Segment Start: Entries provided
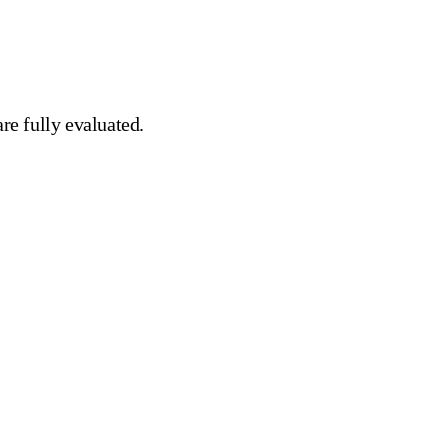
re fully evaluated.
Segment End: Entries provided
Segment Start: Entries provided
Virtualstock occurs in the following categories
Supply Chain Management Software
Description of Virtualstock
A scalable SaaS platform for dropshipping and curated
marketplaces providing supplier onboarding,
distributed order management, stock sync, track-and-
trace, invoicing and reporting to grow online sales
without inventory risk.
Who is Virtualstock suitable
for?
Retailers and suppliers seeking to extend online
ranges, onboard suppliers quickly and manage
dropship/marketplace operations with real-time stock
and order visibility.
Segment End: Entries provided
Problem description:
Reproduce exactly the lines of the records above from the one with "without inventory risk." to the one with "and order visibility.", both included, and leave out everything else.

Answer space:
without inventory risk.
Who is Virtualstock suitable
for?
Retailers and suppliers seeking to extend online
ranges, onboard suppliers quickly and manage
dropship/marketplace operations with real-time stock
and order visibility.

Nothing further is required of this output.